Facing fourth-and-10 at the Green Bay 24 with eight seconds to play Monday night, the Seattle Seahawks conjured up a miracle with a Russell Wilson-to-Golden Tate touchdown pass as time expired, setting off a few minutes of pandemonium at CenturyLink Field. Tate had gone up for the desperation pass in the end zone and came down with the ball, though Green Bay safety M.D. Jennings had an equally good, and maybe an even better grip.
Two minutes later, after an obligatory video review of the play, referee Wayne Elliott confirmed that it was a touchdown, giving Seattle a 14-12 victory over the Packers and setting off a renewed celebration by the Seahawks and their fans.
"That's the most memorable ending to a game I've ever been a part of at any level," Seattle tight end Zach Miller said. "It was crazy."
"I was just telling one of the coaches, 'Is this real? Did this really just happen?'" said Seahawks fullback Michael Robinson.
"I'm still in shock," added Seattle running back and kick returner Leon Washington.
The Packers, meanwhile, were openly furious about the officiating on the final play. "It was awful," said Green Bay quarterback Aaron Rogers. "Just look at the replay and then the fact that it was reviewed (and not overturned). It's awful, and that's all I'm going to say about that."
That Seattle had a chance to win was a credit to an offensive unit that struggled badly in the second half, going without a first down until midway through the fourth quarter, and then had a potential go-ahead scoring drive ended on downs at the Green Bay 10 with 1:54 to play.
But the Seahawks' defense forced a punt and Seattle used two timeouts to get the ball back at the Packers 46 with 46 seconds remaining. A 22-yard completion from Russell to wide receiver Sidney Rice moved the ball to the 24, though Russell's next three passes all fell incomplete.

On fourth down, Wilson rolled to the right and then circled back to the center of the field. He lofted a pass to the left side of the end zone, where Tate and teammate Charly Martin were bunched with a trio of Packers defenders. The ball was up for grabs and Tate gave himself a chance by shoving away Packers cornerback Sam Shields a moment before the ball arrived.
Tate then went up with Green Bay's Jennings, and both players got their hands on the ball. It appeared that Jennings was closer to an interception than Tate was to a reception -- it was probably 70 percent-30 percent, advantage Jennings -- but using the rule of simultaneous possession, which favors the offensive player, two officials raised their hands to signal a touchdown.
And the stadium erupted in bedlam.
"I just ran my route on the back side, kind of sat there as a spectator for a few seconds, and I saw the ball come up," Tate said. "It was time to compete for the ball and do my best to come down with it. To make some kind of play."
"We all know how special he can be," Washington said of Tate. "This guy has made some of the most amazing catches in practice, so I'm not surprised (he can do it) in the game."
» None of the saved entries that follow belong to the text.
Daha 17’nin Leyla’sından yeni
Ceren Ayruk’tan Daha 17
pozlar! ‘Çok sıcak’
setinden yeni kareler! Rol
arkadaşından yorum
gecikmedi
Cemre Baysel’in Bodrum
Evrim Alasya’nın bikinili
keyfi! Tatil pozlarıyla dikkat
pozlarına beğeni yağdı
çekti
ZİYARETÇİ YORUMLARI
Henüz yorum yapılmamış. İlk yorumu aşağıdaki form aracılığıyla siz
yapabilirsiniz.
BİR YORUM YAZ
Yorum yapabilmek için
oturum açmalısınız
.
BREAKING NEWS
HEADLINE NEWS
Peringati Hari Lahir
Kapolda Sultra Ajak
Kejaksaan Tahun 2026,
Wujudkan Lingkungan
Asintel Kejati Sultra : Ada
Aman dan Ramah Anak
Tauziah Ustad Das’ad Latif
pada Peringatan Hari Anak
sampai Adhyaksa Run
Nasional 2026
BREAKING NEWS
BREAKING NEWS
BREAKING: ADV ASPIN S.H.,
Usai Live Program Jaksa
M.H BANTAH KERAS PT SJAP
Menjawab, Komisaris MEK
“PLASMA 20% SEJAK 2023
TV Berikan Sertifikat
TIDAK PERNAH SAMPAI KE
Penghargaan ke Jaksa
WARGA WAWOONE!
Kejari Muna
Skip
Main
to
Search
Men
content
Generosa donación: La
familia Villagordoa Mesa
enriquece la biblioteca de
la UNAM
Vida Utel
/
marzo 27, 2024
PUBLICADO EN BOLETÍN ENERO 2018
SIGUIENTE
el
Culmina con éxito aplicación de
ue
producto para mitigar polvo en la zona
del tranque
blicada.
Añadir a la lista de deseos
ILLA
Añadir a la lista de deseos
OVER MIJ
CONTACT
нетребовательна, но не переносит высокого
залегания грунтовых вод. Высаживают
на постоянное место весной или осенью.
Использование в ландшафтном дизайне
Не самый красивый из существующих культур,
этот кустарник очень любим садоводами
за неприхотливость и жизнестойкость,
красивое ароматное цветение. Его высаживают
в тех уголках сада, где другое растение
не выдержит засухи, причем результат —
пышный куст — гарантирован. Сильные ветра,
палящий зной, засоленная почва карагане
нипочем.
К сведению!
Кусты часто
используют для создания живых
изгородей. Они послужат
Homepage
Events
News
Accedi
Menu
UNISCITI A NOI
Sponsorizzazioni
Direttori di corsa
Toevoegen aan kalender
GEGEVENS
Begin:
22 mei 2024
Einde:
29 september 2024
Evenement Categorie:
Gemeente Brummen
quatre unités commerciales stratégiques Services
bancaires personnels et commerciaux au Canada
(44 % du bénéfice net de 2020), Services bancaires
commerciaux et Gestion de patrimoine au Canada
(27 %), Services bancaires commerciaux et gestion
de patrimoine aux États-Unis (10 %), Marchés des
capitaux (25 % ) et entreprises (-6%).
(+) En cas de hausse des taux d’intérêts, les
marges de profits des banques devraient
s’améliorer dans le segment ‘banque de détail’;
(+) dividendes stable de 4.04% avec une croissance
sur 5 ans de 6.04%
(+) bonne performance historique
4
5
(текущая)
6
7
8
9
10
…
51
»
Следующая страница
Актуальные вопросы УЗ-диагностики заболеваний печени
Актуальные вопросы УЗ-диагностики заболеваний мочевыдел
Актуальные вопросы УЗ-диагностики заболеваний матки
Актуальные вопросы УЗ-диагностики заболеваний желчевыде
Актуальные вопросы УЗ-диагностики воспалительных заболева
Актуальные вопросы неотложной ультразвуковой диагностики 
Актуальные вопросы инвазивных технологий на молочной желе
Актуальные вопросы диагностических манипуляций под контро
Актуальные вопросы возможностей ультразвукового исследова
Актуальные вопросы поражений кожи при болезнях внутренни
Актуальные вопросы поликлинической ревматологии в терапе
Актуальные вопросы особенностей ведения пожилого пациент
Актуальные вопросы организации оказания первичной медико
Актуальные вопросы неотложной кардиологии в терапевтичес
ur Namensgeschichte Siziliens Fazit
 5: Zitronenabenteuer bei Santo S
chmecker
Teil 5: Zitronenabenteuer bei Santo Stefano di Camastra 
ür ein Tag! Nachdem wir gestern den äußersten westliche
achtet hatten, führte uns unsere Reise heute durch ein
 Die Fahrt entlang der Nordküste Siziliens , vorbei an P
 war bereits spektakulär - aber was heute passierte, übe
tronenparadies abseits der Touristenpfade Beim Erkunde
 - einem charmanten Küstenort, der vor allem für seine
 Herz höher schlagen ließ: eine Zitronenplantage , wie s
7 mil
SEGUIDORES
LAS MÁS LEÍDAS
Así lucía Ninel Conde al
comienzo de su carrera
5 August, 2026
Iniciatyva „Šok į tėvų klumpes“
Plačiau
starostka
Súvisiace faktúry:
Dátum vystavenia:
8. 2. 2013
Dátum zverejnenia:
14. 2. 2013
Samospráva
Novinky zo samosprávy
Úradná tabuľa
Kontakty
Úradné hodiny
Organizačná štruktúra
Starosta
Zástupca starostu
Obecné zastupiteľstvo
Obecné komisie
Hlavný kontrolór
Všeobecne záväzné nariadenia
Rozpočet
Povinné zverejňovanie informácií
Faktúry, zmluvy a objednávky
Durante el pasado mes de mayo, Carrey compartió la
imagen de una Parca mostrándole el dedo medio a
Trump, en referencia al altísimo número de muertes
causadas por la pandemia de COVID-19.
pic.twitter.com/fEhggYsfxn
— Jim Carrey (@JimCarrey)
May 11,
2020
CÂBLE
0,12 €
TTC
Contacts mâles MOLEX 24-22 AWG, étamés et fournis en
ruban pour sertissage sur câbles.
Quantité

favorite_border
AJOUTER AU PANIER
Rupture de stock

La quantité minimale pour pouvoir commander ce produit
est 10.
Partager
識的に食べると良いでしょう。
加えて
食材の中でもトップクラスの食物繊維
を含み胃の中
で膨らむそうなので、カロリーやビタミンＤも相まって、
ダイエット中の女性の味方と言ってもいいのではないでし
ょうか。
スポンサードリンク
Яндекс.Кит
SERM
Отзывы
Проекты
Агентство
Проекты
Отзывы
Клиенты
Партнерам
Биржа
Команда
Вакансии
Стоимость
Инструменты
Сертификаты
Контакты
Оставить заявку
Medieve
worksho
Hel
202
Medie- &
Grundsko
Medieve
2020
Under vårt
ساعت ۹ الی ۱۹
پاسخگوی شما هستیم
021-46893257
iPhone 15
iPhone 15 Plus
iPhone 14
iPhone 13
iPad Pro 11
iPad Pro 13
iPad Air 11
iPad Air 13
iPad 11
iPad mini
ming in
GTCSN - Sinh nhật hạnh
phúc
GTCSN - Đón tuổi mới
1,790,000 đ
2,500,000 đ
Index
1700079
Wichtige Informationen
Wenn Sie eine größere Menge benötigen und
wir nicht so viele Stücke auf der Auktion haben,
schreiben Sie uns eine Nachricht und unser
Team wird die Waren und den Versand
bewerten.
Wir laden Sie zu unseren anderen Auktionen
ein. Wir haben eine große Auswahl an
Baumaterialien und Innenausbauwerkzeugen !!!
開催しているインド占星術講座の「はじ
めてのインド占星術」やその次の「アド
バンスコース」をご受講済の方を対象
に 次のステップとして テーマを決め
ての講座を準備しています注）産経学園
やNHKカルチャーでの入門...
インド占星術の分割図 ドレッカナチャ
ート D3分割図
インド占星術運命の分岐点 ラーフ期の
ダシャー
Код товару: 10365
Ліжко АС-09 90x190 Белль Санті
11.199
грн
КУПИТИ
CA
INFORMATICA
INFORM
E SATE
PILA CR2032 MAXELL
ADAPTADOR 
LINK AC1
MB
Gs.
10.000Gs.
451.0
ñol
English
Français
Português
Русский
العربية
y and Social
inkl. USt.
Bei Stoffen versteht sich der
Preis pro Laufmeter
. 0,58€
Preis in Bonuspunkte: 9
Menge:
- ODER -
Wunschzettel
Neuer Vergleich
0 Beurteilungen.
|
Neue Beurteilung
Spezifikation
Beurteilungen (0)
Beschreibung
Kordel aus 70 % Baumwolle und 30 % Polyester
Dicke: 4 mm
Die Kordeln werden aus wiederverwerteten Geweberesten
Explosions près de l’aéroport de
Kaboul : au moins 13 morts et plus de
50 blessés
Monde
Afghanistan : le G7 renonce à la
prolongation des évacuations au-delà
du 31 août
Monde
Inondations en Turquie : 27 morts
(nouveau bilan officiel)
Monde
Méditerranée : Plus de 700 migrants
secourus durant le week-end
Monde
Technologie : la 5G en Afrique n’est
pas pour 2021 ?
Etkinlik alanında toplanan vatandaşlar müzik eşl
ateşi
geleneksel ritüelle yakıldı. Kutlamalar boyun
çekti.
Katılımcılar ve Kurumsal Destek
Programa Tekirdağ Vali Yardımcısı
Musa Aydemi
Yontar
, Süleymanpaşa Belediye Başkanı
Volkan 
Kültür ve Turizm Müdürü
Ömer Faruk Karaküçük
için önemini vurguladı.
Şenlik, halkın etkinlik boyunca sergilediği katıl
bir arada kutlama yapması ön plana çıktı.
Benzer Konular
Added Miller: "It was just an amazing play by (Russell and Tate). Last play of the game, no time left, just an insane play."
The Seahawks spilled onto the field, going crazy with jubilation. The Packers, meanwhile, were beside themselves with outrage.
Asked to comment on the officiating -- remember, these are replacement officials, due to a league lockout -- Packers coach Mike McCarthy said: "Don't ask me any questions about the officials, all right? We'll cut to the chase right there."
Jennings, meanwhile, insisted that he had the ball "pinned to my chest the whole time, even when we were on the pile."
Adding to the wacky finish, both teams left the field and then were brought out a few minutes later to kick a completely meaningless extra point, per league rules.
Seattle coach Pete Carroll was ecstatic at the end. After seeing his team come up with an improbable, even astonishing win, he ran off the field in jubilation with his hands upraised in triumph.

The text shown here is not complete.